As photographers, we're always wanting to improve our technique and learn now ways we can take better photos. So, to help you do this, here's three challenges you can set yourself which will not only get you thinking a bit differently but they'll also help you think more about composition and as a result, you'll hopefully produce better photos.
1. Choose One Spot And Stay There
When you're out taking photos it's easy to walk and click so you take lots of photos of everything that are good, but not 'wow'. By sticking to just one spot in one location, you may start to notice things about it that you'd usually miss. You don't actually have to travel a great distance to try this either as by picking one spot in your home or garden to take photos from you'll probably discover photo opportunities you didn't even know existed until you actually took the time to slow down and really open your eyes. Play with your zoom, change your angle and pay attention to your composition and the light. Also, simple things such as focusing on colour or texture can completely change the look / feel of a shot, too.
Photos by Rick Hanson which show what you can capture by staying in one spot in our garden.
2. Don't Take So Many Photos
Why not limit the number of shots you can take in one location? To really set a challenge, only take one photo in each location you're stopping to take a photo. By doing so you'll really think about your composition and study the scene in front of you to ensure you've found the best spot possible to take your one photo in. Don't forget to assess the light, too as you may find that waiting for the sun to shift position could help you create a better shot. You don't want to lose good light, though so pay attention to how clouds are moving and hit the shutter button before it's too late.

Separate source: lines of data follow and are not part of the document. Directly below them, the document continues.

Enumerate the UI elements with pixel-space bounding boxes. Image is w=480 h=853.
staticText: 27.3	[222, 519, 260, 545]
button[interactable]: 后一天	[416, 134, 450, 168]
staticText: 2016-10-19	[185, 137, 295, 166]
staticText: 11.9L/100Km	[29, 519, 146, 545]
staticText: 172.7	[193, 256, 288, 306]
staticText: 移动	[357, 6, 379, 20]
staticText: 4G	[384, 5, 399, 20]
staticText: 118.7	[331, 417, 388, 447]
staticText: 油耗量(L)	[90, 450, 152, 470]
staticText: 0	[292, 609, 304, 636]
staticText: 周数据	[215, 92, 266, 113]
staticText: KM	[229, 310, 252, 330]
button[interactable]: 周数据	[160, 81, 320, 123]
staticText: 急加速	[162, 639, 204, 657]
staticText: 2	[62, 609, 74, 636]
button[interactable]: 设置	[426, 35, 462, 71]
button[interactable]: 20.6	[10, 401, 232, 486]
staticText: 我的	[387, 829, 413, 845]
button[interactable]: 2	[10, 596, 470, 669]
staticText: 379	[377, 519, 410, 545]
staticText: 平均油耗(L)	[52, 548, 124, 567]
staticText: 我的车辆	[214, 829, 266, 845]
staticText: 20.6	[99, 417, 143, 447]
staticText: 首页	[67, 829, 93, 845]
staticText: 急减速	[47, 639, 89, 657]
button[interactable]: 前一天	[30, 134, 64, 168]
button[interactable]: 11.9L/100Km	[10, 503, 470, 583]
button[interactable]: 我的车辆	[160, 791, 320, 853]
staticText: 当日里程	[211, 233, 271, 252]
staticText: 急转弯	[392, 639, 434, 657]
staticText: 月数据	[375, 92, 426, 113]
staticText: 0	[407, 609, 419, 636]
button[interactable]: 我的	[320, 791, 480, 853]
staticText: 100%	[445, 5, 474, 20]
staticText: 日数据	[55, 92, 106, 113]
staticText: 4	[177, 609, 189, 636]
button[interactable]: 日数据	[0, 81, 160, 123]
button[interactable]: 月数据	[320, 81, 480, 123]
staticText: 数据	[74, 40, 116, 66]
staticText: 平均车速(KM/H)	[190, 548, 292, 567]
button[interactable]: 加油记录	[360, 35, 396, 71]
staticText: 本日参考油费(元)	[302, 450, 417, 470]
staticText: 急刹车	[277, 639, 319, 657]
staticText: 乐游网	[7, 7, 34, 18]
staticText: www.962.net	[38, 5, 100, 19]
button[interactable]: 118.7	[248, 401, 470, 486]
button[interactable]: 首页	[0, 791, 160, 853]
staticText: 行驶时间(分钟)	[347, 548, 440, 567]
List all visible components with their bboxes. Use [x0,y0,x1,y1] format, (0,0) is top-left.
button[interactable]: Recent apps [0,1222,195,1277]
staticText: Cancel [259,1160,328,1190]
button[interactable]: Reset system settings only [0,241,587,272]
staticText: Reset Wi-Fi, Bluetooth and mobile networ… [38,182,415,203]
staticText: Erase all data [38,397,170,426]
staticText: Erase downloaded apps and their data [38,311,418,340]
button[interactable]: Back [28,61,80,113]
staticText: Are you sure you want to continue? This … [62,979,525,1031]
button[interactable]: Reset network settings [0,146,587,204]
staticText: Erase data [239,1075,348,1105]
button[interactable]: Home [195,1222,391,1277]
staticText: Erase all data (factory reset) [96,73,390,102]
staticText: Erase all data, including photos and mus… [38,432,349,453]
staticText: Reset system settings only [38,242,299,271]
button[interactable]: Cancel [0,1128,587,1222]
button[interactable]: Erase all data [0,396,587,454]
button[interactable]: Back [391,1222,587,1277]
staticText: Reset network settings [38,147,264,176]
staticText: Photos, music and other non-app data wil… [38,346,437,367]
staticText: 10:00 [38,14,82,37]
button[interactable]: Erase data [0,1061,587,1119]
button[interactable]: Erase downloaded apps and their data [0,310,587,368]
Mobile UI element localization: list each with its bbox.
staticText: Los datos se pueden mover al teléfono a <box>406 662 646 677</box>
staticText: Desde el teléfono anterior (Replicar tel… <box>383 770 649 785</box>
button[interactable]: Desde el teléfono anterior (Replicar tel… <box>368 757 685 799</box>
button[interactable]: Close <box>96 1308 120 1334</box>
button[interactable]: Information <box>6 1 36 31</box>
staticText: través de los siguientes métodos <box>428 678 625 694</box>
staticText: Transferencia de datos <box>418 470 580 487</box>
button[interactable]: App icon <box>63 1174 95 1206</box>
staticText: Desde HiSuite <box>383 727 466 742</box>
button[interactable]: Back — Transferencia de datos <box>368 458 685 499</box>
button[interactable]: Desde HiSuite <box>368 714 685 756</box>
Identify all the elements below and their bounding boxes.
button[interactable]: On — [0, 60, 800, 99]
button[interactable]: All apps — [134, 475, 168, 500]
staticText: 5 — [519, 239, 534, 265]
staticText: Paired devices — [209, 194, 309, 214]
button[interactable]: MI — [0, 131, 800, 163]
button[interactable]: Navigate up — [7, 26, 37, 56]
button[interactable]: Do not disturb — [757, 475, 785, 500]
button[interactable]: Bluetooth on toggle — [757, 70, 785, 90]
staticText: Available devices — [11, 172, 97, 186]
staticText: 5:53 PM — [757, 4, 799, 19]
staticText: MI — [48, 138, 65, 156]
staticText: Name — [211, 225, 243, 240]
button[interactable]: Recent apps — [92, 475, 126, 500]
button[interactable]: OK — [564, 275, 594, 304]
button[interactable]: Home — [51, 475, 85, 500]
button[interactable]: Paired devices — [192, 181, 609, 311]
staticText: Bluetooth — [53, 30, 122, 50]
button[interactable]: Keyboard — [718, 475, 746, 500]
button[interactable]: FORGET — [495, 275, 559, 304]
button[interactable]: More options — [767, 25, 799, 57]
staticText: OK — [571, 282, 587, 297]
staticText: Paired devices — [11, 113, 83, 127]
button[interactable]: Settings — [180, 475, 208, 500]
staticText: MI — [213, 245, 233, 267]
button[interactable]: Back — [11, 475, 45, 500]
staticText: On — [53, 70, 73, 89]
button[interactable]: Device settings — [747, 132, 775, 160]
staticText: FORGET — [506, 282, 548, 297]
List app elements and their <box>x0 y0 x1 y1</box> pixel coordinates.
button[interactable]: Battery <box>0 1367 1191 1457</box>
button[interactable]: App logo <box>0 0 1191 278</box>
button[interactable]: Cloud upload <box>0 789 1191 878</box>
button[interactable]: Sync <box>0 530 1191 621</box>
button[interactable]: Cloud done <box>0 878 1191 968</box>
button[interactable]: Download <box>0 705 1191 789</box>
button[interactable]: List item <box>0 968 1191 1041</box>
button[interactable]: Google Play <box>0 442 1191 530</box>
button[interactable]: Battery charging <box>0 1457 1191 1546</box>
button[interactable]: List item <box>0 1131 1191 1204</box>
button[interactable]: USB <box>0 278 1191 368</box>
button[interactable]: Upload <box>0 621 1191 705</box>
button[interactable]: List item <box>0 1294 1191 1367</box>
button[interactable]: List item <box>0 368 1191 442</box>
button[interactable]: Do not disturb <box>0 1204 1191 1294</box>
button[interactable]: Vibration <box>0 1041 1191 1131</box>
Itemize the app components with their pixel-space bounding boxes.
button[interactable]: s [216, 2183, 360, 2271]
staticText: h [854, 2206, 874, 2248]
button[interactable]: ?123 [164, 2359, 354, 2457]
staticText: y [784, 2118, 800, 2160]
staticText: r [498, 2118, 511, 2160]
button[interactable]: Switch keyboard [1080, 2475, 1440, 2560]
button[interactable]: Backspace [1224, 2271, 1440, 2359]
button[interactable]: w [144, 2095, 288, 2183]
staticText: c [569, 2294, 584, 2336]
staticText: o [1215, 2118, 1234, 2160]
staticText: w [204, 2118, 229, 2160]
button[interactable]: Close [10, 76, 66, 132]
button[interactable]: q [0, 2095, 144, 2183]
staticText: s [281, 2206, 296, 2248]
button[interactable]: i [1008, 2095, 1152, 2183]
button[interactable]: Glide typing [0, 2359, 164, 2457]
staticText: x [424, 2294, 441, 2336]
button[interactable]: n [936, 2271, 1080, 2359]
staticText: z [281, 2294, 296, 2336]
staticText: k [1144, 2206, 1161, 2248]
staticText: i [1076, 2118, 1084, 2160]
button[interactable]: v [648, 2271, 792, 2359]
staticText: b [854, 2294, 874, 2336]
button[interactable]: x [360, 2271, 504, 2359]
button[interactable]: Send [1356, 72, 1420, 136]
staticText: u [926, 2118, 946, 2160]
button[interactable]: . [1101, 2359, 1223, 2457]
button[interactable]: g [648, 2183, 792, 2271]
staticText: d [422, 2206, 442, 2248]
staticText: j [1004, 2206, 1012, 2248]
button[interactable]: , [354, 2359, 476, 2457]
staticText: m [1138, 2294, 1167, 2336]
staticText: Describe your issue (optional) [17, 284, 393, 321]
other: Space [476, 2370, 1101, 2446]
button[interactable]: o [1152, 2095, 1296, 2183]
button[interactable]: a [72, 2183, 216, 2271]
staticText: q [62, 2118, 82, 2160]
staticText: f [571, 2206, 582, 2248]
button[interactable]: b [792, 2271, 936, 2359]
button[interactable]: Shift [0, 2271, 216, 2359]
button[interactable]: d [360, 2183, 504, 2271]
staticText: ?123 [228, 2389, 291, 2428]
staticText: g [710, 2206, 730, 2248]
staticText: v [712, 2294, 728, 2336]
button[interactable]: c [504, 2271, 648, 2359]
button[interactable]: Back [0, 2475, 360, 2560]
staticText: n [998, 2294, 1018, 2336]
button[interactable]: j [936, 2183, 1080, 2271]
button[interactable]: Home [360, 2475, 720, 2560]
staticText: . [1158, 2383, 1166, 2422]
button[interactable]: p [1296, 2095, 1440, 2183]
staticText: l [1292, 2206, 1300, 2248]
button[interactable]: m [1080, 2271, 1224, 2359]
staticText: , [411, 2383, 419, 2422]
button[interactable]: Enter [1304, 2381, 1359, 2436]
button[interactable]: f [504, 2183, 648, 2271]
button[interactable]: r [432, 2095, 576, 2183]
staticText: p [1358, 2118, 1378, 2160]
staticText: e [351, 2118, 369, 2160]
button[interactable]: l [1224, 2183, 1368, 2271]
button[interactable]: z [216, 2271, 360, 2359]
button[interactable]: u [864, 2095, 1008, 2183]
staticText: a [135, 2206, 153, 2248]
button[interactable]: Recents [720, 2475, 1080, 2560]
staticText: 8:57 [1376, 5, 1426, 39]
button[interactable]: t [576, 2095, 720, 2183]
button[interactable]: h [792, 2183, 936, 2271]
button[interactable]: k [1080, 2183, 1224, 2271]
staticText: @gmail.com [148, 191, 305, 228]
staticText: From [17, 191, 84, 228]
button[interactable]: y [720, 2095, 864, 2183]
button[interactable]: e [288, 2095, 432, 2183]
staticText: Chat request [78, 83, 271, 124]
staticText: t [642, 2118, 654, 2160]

If you find this too restricting try setting a shot limit before you head out of the door and make sure you stick to it. By doing so you should be able to improve the quality of the images you take as you'll be finding the best shots through planing and careful thought.
Don't hit the shutter button too much.
3. Use Less Equipment
Instead of carrying a bag full of lenses why not just use one that has a fixed focal length? By doing so, you'll really need to think about what you're going to photograph because without a zoom your focal length is limited so rather than relying on the lens to do the work you have to get those grey cells warmed up and your feet moving to find a position/shot that works.